WORK INSTRUCTION: Please return all lines in the listing holding the word "third".

'''

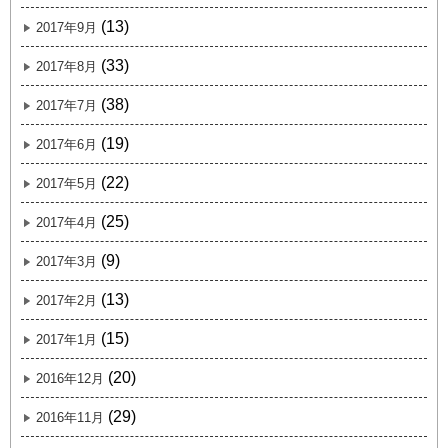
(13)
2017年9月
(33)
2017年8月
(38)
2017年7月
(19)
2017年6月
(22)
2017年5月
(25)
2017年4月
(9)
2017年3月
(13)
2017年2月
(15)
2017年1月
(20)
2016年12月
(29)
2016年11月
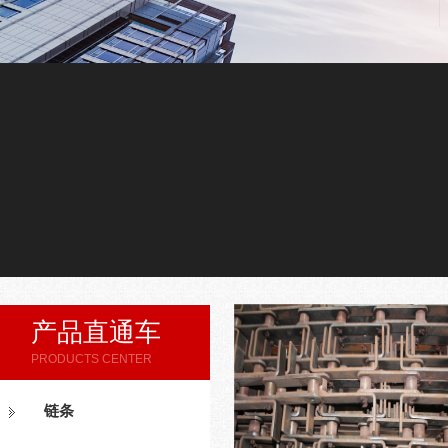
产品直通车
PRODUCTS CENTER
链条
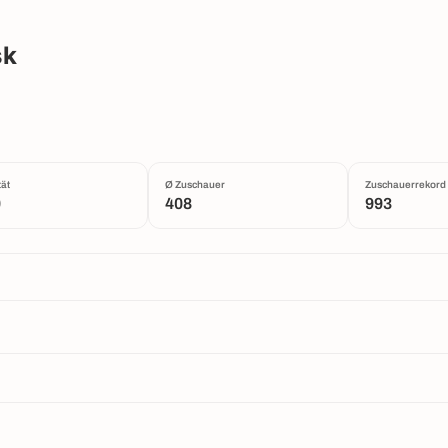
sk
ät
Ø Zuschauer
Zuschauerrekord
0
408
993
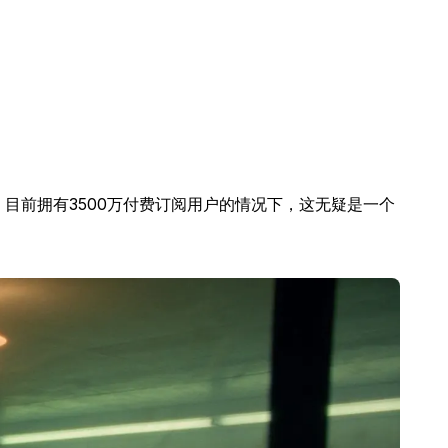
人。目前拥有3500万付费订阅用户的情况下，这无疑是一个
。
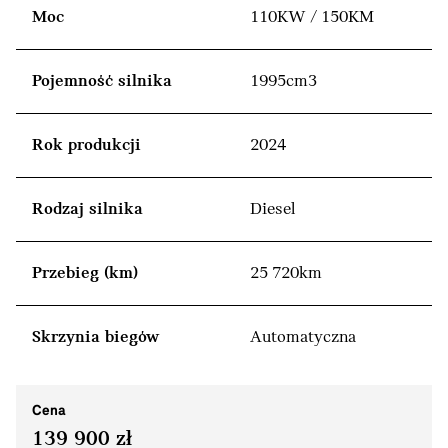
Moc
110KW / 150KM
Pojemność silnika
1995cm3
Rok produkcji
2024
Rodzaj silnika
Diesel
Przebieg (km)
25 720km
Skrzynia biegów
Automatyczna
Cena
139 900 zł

'''
'''

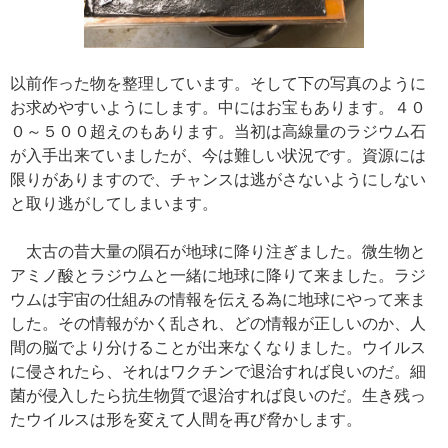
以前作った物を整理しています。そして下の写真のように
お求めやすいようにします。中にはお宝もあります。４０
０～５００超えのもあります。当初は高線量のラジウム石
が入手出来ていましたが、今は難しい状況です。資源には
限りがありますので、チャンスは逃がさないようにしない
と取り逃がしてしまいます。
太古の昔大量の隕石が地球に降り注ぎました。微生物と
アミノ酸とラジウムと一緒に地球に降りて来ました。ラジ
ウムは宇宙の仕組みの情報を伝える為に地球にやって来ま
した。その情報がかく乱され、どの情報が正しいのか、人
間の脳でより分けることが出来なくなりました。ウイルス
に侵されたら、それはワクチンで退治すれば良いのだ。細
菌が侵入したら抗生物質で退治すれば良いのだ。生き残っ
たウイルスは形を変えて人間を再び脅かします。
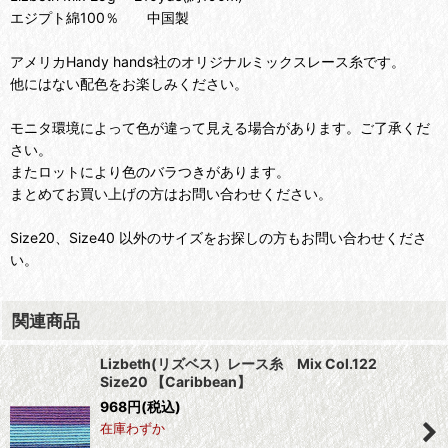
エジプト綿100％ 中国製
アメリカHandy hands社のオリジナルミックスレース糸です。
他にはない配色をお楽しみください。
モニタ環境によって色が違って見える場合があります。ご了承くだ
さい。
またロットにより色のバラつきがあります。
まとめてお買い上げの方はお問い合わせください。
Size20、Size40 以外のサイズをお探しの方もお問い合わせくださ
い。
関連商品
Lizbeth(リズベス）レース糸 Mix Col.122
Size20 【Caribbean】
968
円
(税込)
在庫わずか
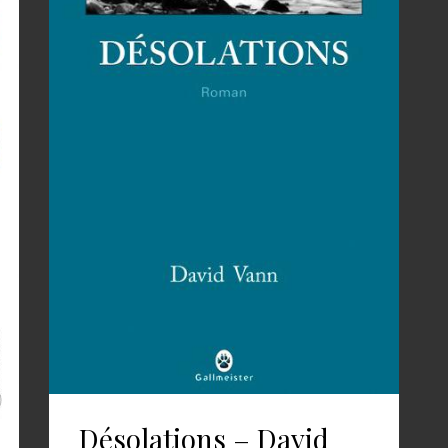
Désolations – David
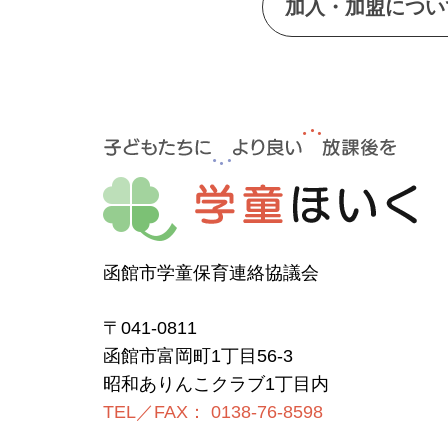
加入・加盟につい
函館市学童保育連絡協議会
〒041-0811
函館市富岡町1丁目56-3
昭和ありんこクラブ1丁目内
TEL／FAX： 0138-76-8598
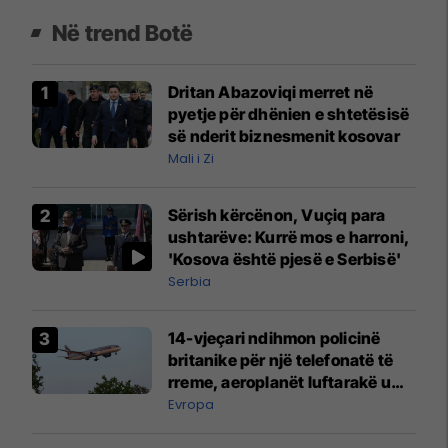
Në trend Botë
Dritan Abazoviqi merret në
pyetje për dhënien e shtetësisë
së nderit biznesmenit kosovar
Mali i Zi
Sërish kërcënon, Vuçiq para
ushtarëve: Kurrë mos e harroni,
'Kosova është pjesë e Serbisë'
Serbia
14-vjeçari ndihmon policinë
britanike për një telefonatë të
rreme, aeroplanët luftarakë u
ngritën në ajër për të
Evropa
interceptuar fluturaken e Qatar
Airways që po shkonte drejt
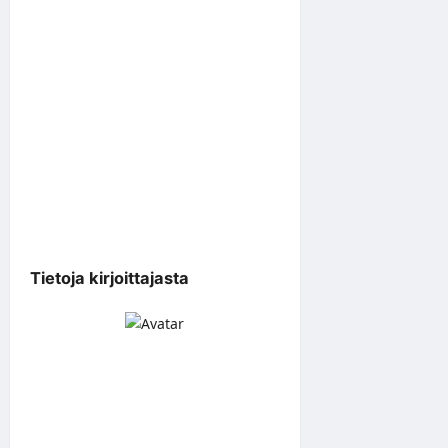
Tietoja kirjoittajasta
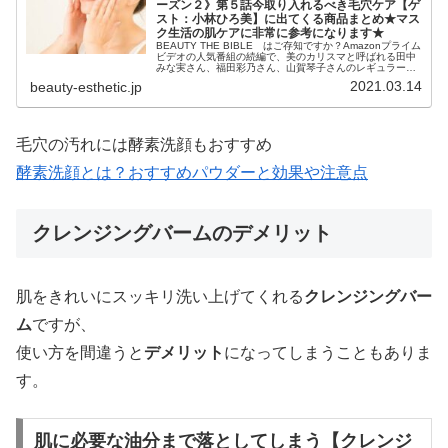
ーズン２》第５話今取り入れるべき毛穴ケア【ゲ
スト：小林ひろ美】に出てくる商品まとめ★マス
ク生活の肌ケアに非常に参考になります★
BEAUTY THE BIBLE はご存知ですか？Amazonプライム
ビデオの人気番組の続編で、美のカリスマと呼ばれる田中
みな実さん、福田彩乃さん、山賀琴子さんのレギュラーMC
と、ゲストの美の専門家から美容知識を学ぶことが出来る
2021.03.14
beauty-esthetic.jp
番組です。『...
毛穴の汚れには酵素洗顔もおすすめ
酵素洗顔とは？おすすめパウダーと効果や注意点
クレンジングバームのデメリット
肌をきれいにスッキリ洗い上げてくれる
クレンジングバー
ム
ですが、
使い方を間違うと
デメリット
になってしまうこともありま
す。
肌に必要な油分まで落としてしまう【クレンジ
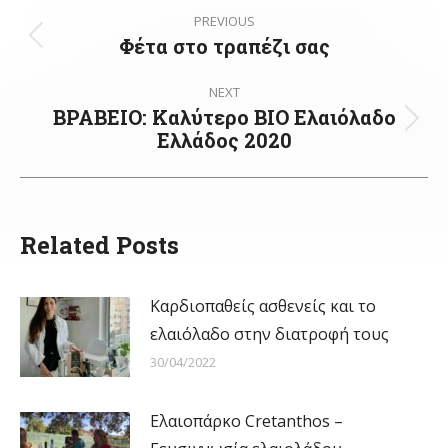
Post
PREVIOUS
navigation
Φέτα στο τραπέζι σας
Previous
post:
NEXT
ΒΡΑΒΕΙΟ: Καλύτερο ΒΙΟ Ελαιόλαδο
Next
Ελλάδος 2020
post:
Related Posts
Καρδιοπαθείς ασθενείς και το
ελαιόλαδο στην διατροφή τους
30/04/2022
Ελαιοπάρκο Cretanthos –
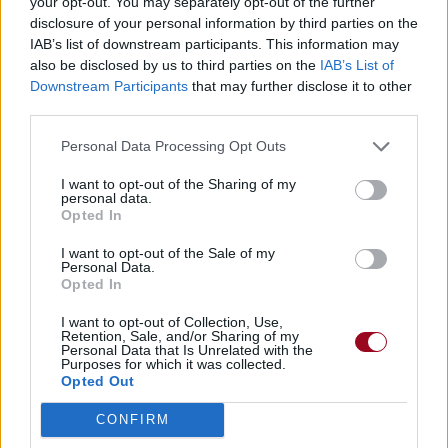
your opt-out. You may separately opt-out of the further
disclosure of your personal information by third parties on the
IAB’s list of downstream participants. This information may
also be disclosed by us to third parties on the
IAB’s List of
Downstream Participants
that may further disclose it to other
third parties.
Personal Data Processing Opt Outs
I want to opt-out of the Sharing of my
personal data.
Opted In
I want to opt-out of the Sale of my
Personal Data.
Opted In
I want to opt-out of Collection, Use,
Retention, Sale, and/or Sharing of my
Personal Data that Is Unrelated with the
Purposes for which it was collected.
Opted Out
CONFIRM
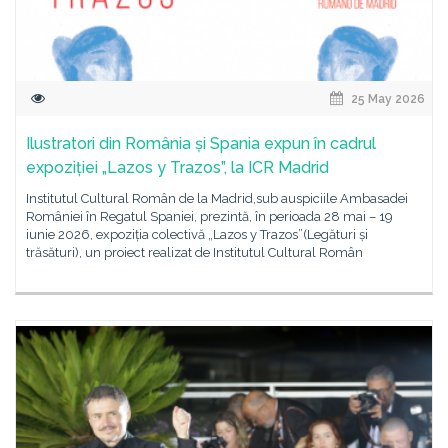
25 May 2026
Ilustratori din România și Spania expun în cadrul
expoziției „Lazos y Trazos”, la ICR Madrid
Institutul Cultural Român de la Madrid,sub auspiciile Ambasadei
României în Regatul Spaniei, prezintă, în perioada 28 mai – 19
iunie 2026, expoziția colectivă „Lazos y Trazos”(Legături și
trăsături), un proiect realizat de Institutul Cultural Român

'''

EXERCISE OUTPUT:
disclosure of your personal information by third parties on the
also be disclosed by us to third parties on the
third parties.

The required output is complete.